Paraíba

[Especial] UFPB dá o pontapé inicial para a implantação da TV Digital

Sob a supervisão do professor Guido Lemos o Laboratório de Vídeo Digital desenvolveu o middlleware, software que viabiliza a TV Digital no País

A cada semana uma novidade na mídia sobre a implantação da TV Digital no Brasil. A cada notícia uma referência ao trabalho realizado pelo Laboratório Associados de Vídeo Digital (Lavid) da Universidade Federal da Paraíba (UFPB), sob a coordenação do professor Guido Lemos de Souza Filho, 40 anos, que desenvolveu o middleware, que deverá se chamar ‘Ginga’, uma alusão ao espírito criativo do povo brasileiro. Ao pé da letra, interatividade, ou melhor, um software que cria um ambiente virtual colaborativo.
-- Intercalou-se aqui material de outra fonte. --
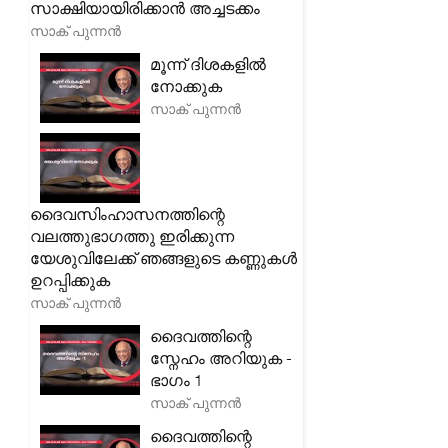
സാക്ഷിയായിരിക്കാൻ അച്ചടക്കം
സാക് പുന്നൻ
മൂന്ന് ദിശകളിൽ
നോക്കുക
സാക് പുന്നൻ
ദൈവസിംഹാസനത്തിന്റെ
വലത്തുഭാഗത്തു ഇരിക്കുന്ന
യേശുവിലേക്ക് ഞങ്ങളുടെ കണ്ണുകൾ
ഉറപ്പിക്കുക
സാക് പുന്നൻ
ദൈവത്തിന്റെ
സ്നേഹം അറിയുക -
ഭാഗം 1
സാക് പുന്നൻ
ദൈവത്തിന്റെ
Isso significa dizer que o trabalho desenvolvido pela equipe do Lavid-UFPB proporcionou o surgimento do ‘cabo’que irá fazer a conexão entre o sistema e os aplicativos da TV digital brasileira. O intermediário que irá revolucionar as transmissões, que não serão mais realizadas via-satélite.

A surpresa – De tanto aparecer na mídia, o assunto acabou transformando-se em pauta do ClickPB, até porque, o ambiente virtual suscita a busca por novidades e avanços tecnológicos. Foi marcada a entrevista com o Professor Doutor Guido Lemos, apesar dele estar sempre muito ocupado e geralmente viajando em função dos seus projetos. O difícil mesmo foi encontrar o Laboratório, um local discreto que fica no Centro de Ciências Exatas e da Natureza (CCEN) da UFPB. Todas as aplicações do projeto foram testadas no Campus I da UFPB, em João Pessoa.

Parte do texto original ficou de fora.